Ma il diacono Dobbick non si lasciò dissuadere, e fece in modo che Orem fosse costretto a giocare all’aperto, a prendere parte alle gare. Quando gli altri ragazzini lanciavano in alto delle pietre e le colpivano con bastoni, Orem imparò a schivare prontamente le pietre che venivano scagliate dritte contro la sua testa. Quando nuotavano nella pozza, Orem imparò a trattenere a lungo il fiato e a contorcersi come un serpente d’acqua, perché non potessero tenerlo sott’acqua più a lungo di quanto gli durasse il fiato. Quando gli altri dormivano, Orem imparò a muoversi silenzioso e sicuro nel buio, e ogni notte dormiva in qualche angolo diverso della Casa di Dio. lontano dal suo letto, in maniera che non potessero ucciderlo nel sonno. Odiava il diacono Dobbick perché lo costringeva a vivere e a giocare con gli altri, ma contro la sua volontà divenne sicuro di mano e di piede e di occhio, forte di presa e svelto di mente, e il suo corpo divenne duro, capace di sopportare. Nessuno nella Casa di Dio era capace di correre veloce e a lungo come Orem; nessuno sapeva fare a meno come lui del sonno; e nessuno sapeva leggere e scrivere come Orem. Pensava di essere infelice, ma avrebbe ripensato a questo periodo come al più bello della sua vita.

Fuoco e acqua

I ragazzi che odiavano Orem di più erano Cressam e Morram e Hob. Non avevano regnato prima dell’arrivo di Orem, ma a causa delle loro crudeli angherie sui più giovani, erano stati utili strumenti dei ragazzi più intelligenti che regnavano. Adesso non avevano alcun compito nella Casa di Dio: erano degli asini a scuola e nessuno dei giochi dei ragazzi erano un compenso della crudeltà e della ferocia.

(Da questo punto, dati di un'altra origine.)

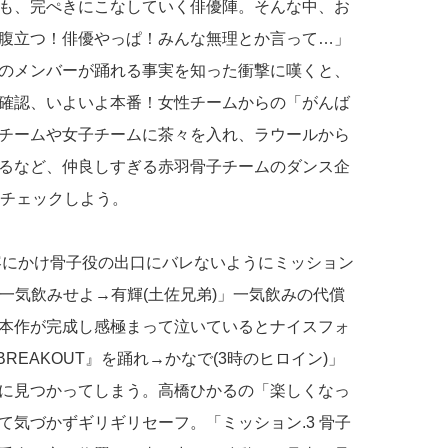
も、完ぺきにこなしていく俳優陣。そんな中、お
腹立つ！俳優やっぱ！みんな無理とか言って…」
のメンバーが踊れる事実を知った衝撃に嘆くと、
確認、いよいよ本番！女性チームからの「がんば
チームや女子チームに茶々を入れ、ラウールから
るなど、仲良しすぎる赤羽骨子チームのダンス企
ひチェックしよう。
内容にかけ骨子役の出口にバレないようにミッション
を一気飲みせよ→有輝(土佐兄弟)」一気飲みの代償
本作が完成し感極まって泣いているとナイスフォ
REAKOUT』を踊れ→かなで(3時のヒロイン)」
に見つかってしまう。高橋ひかるの「楽しくなっ
気づかずギリギリセーフ。「ミッション.3 骨子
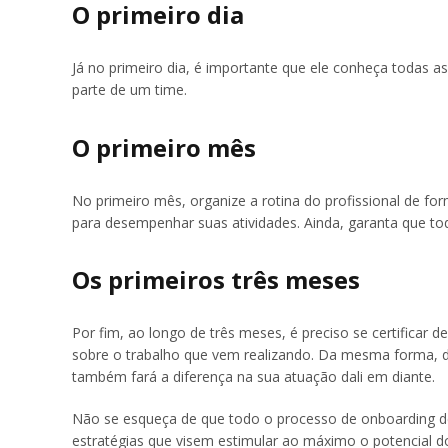
O primeiro dia
Já no primeiro dia, é importante que ele conheça todas a
parte de um time.
O primeiro mês
No primeiro mês, organize a rotina do profissional de fo
para desempenhar suas atividades. Ainda, garanta que t
Os primeiros três meses
Por fim, ao longo de três meses, é preciso se certificar 
sobre o trabalho que vem realizando. Da mesma forma, da
também fará a diferença na sua atuação dali em diante.
Não se esqueça de que todo o processo de onboarding de
estratégias que visem estimular ao máximo o potencial do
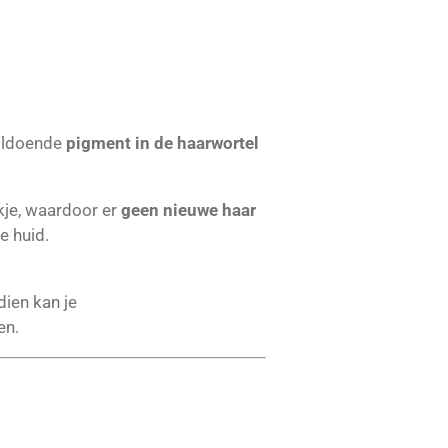
voldoende
pigment in de haarwortel
kje, waardoor er
geen nieuwe haar
e huid.
dien kan je
en.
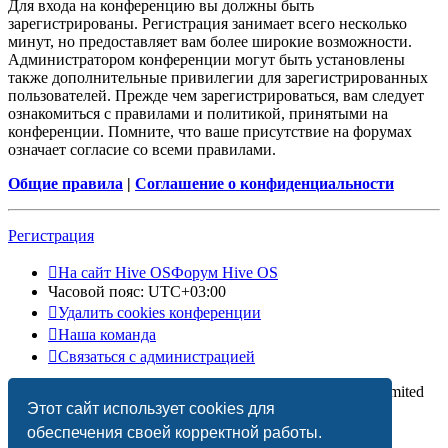
Для входа на конференцию вы должны быть
зарегистрированы. Регистрация занимает всего несколько
минут, но предоставляет вам более широкие возможности.
Администратором конференции могут быть установлены
также дополнительные привилегии для зарегистрированных
пользователей. Прежде чем зарегистрироваться, вам следует
ознакомиться с правилами и политикой, принятыми на
конференции. Помните, что ваше присутствие на форумах
означает согласие со всеми правилами.
Общие правила
|
Соглашение о конфиденциальности
Регистрация
На сайт Hive OS
Форум Hive OS
Часовой пояс:
UTC+03:00
Удалить cookies конференции
Наша команда
Связаться с администрацией
Создано на основе
phpBB
® Forum Software © phpBB Limited
Этот сайт использует cookies для
Русская поддержка phpBB
обеспечения своей корректной работы.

Così macchinarono la morte di Orem, in parte in mancanza di qualcosa di meglio da fare, e quando ebbero preparato un piano, lo provarono fino a quando non furono sicuri di poterlo attuare in fretta e senza essere notati.

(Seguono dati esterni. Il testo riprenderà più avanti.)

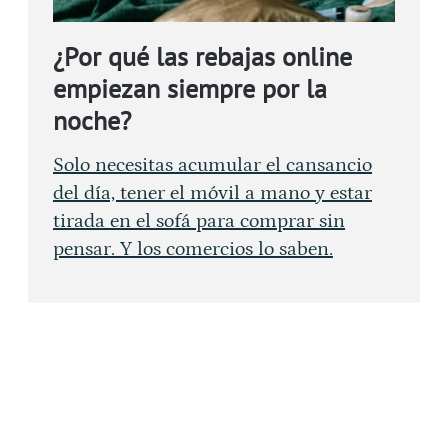
¿Por qué las rebajas online
empiezan siempre por la
noche?
Solo necesitas acumular el cansancio
del día, tener el móvil a mano y estar
tirada en el sofá para comprar sin
pensar. Y los comercios lo saben.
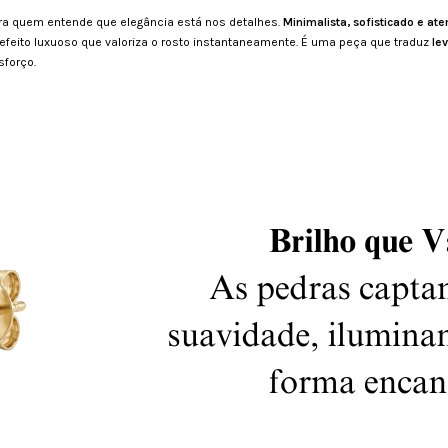
ara quem entende que elegância está nos detalhes.
Minimalista, sofisticado e at
um efeito luxuoso que valoriza o rosto instantaneamente. É uma peça que traduz
le
forço.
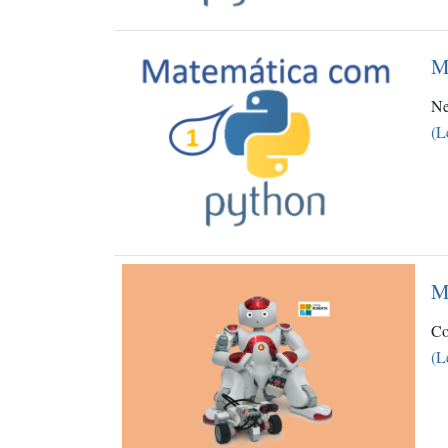
M
Ne
(L
M
Co
(L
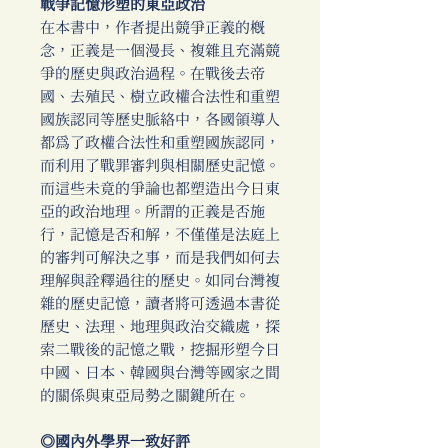
戰爭記憶形塑的東亞政治
在本書中，作者提出競爭正義的概
念，正義是一個漫長、複雜且充滿競
爭的歷史與政治過程。在戰後去帝
國、去殖民、樹立政權合法性和重塑
國族認同等歷史脈絡中，各國領導人
都為了政權合法性和重塑國族認同，
而利用了戰罪審判與相關歷史記憶。
而這些未竟的爭論也都塑造出今日東
亞的政治地理。所謂的正義是否施
行，記憶是否和解，不僅僅是法庭上
的審判可解決之事，而是我們如何去
理解與詮釋過往的歷史。如同台灣複
雜的歷史記憶，讀者將可透過本書從
歷史、法理、地理與政治交織處，探
索二戰後的記憶之戰，挖掘形塑今日
中國、日本、韓國與台灣等國家之間
的關係與東亞局勢之關鍵所在。
◎國內外學界一致好評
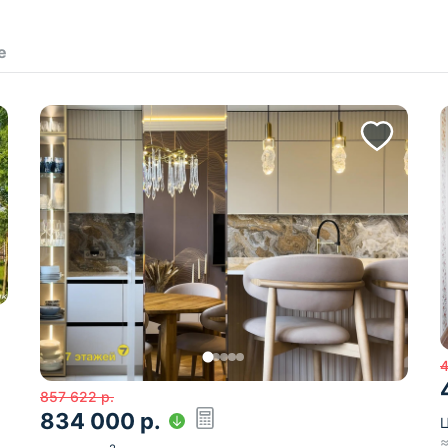
е
4
857 622
р.
834 000
р.
Ц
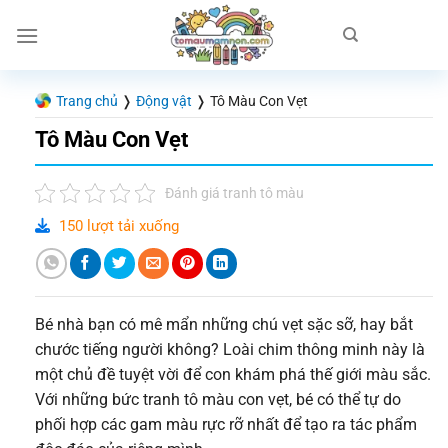
Chuyển
đến
nội
dung
Trang chủ
❭
Động vật
❭
Tô Màu Con Vẹt
Tô Màu Con Vẹt
Đánh giá tranh tô màu
150 lượt tải xuống
Bé nhà bạn có mê mẩn những chú vẹt sặc sỡ, hay bắt
chước tiếng người không? Loài chim thông minh này là
một chủ đề tuyệt vời để con khám phá thế giới màu sắc.
Với những bức tranh tô màu con vẹt, bé có thể tự do
phối hợp các gam màu rực rỡ nhất để tạo ra tác phẩm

Era il giorno in cui venivano portate le offerte di fieno. Orem con gli altri ragazzi guardava il mucchio diventare più alto e più grande, mentre i contadini portavano i loro doni alla casa di Dio. Orem sperava di vedere suo padre, anche se sapeva che c’erano poche probabilità che la sua famiglia venisse estratta a sorte per portare la decima del villaggio.

D’improvviso Orem si sentì afferrato da molte mani e spinto sotto il fieno. Si agitò e si contorse, ma non era nell’acqua, e loro si erano allenati bene. Orem riuscì a vedere Cressam con in mano una torcia. Poi il fieno lo coprì. Comprese al volo il piano. Cressam sarebbe inciampato. La torcia sarebbe caduta. Avrebbero contato i ragazzi solo dopo aver spento il fuoco, e solo allora si sarebbero accorti che Orem non c’era. Se qualcuno dei ragazzi l’aveva visto, non avrebbe osato dirlo; se Cressam, Morram e Hob avevano ucciso una volta, non avrebbero esitato a farlo una seconda.